In support of "The Last Lunch"
Below is the first of my interviews with prominent people who have chosen a veggie or vegan life.
First up, Juliet Gellatley BSc, Dip CNM, Dip DM, FNTP, NTCC

Founder & Director
Viva! and Vegetarian & Vegan Foundation www.viva.org.uk
1. What made you become a veggie / vegan? (Which are you?)
I'm vegan now but I was 15 years old when I decided to first become a vegetarian. It wasn't the outcome of argument or debate, or the process of intellectual investigation, not to begin with at any rate. It was because of a look.
A student friend was working on an agricultural project and needed to visit a model farm. I went along for the ride. My vague notions of stack yards, scattered straw and wandering animals disappeared instantly. There were no animals to be seen, only a collection of ugly, windowless, industrial buildings which could just as easily have been do-it-yourself stores or engineering workshops.
We started in the pig house. As soon as I walked through the door, in an atmosphere cloyingly warm and damp and laced with the smells of 100 defecating pigs, the first nagging unease began to gnaw at me. There were no cosy sties, no wallowing contentment, just row upon row of individual concrete stalls, each pig separated from its neighbours, unable to touch them despite being only centimetres away.
These pigs, I was informed, were the breeding stock, the pregnant
sows who would provide two and a half litters of piglets every year,
each litter frequently running to double figures. Ahead of each creature
was nothing but iron bars to which were clipped feeding troughs.
Beneath their feet was slatted metal through which most of their excreta
would hopefully drop. However, when they urinated it splashed up from
the floor, wetting the sides of the stall and the pigs' legs and belly.
They would eventually lie down in it. I noticed that any movement tended
to result in a scrabble to maintain a firm footing.
At the farm I visited, the poor creatures had given up the fruitless struggles of resistance. They had no option. The effect of their barren and sterile existence was obvious to see. Many of them exhibited a syndrome known as 'stereotypic behaviour', moving their heads backwards and forwards in an exact and constantly repeated motion, gnawing on their bars in a particular and regular way with the precision of a metronome.
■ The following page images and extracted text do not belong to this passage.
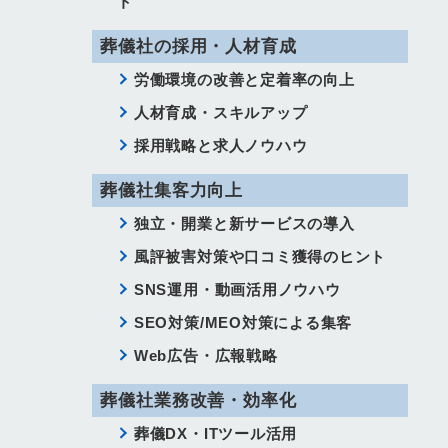
ト
葬儀社の採用・人材育成
労働環境の改善と定着率の向上
人材育成・スキルアップ
採用戦略と求人ノウハウ
葬儀社集客力向上
独立・開業と新サービスの導入
風評被害対策や口コミ獲得のヒント
SNS運用・動画活用ノウハウ
SEO対策/MEO対策による集客
Web広告・広報戦略
葬儀社業務改善・効率化
葬儀DX・ITツール活用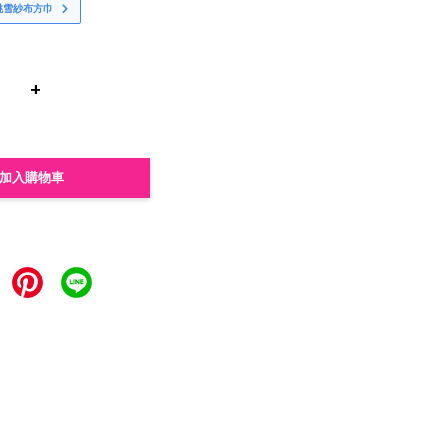
桃雪紗布方巾
+
加入購物車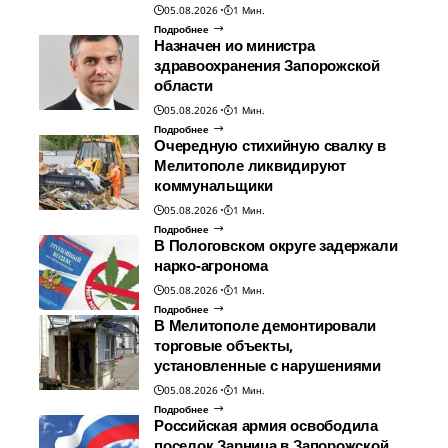
05.08.2026
1 Мин.
Подробнее
Назначен ио министра
здравоохранения Запорожской
области
05.08.2026
1 Мин.
Подробнее
Очередную стихийную свалку в
Мелитополе ликвидируют
коммунальщики
05.08.2026
1 Мин.
Подробнее
В Пологовском округе задержали
нарко-агронома
05.08.2026
1 Мин.
Подробнее
В Мелитополе демонтировали
торговые объекты,
установленные с нарушениями
05.08.2026
1 Мин.
Подробнее
Российская армия освободила
поселок Зарница в Запорожской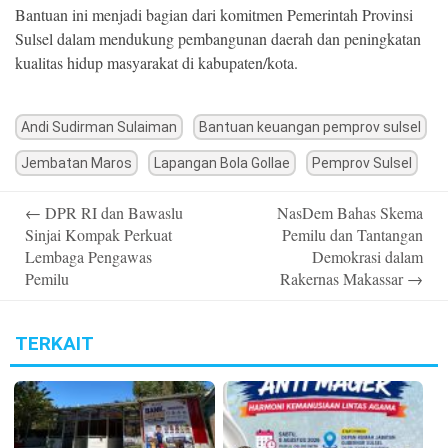
Bantuan ini menjadi bagian dari komitmen Pemerintah Provinsi
Sulsel dalam mendukung pembangunan daerah dan peningkatan
kualitas hidup masyarakat di kabupaten/kota.
Andi Sudirman Sulaiman
Bantuan keuangan pemprov sulsel
Jembatan Maros
Lapangan Bola Gollae
Pemprov Sulsel
Post
←
DPR RI dan Bawaslu
NasDem Bahas Skema
navigation
Sinjai Kompak Perkuat
Pemilu dan Tantangan
Lembaga Pengawas
Demokrasi dalam
Pemilu
Rakernas Makassar
→
TERKAIT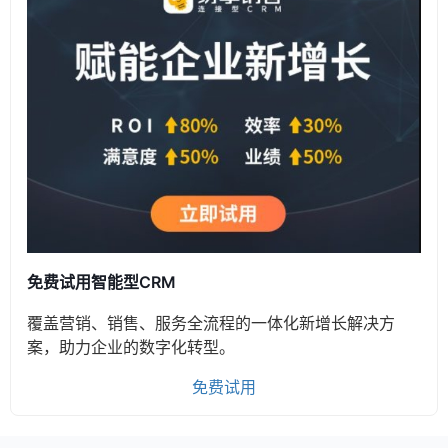
免费试用智能型CRM
覆盖营销、销售、服务全流程的一体化新增长解决方
案，助力企业的数字化转型。
免费试用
Many of the pigs I was looking at had quite literally gone mad.
As I stood there and watched the sows in their endless boredom, I could appreciate what a superb example it presented of accountancy and veterinary skills combining to reduce waste, to maximise profit, optimize food intake and reduce staffing. In the planning, design and construction of this model plant every question had been asked and answered except one: what about the animals?
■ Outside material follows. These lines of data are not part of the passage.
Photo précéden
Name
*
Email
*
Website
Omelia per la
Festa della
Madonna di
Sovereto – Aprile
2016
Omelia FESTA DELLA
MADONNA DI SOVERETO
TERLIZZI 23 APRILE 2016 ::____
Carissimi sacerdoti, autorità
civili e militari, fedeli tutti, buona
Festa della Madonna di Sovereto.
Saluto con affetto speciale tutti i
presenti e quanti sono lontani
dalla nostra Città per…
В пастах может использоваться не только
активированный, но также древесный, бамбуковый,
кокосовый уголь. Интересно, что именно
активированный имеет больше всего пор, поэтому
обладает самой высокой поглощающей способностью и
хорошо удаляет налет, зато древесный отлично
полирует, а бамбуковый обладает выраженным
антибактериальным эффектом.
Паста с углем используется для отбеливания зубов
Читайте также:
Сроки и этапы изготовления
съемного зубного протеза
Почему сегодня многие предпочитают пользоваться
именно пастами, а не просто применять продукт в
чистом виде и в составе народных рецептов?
For creatures with such a strong sense of community, active and sociable, the decision to imprison them in solitary and idle confinement denies them even a semblance of their natural existence. Such a policy reflects our greed and lack of compassion. Pigs have become a product, have been manipulated and specially bred to produce particular types of meat. Ones with especially long backs produce more bacon rashers; ones with sturdy hocks produce better hams. The dominance of money, the logic of efficiency, the adulation of profit are epitomized in the pig-breeding shed.
The final act in my disturbing drama came at the end of the rows of
sow-stalls where a few separate, only slightly larger pens were set
aside from the rest. In each one was a huge boar. The one nearest to me
stood motionless, his huge head hanging low towards the barren floor. As
I came level with him he raised his head and dragged himself slowly
towards me on lame legs. With deliberation he looked straight at me,
staring directly into me eyes.
2. How has it changed your life? It is intimately part of my life - it led to me setting up Viva! and the Vegetarian & Vegan Foundation!
3. What music have you been enjoying lately? I've 8 year old sons so I listen to a very wide range! From the Kaiser Chiefs to Billy Joel, Pixie Lott to Elvis Presley, Billy Paul to Gabriella Cilmi.
4. What do your friends and family think of your decision to follow the veggie / vegan path? I'm going back a long time but at first my mum was bamboozled, my dad took the mickey. Now they are veggie and proud of Viva!'s work.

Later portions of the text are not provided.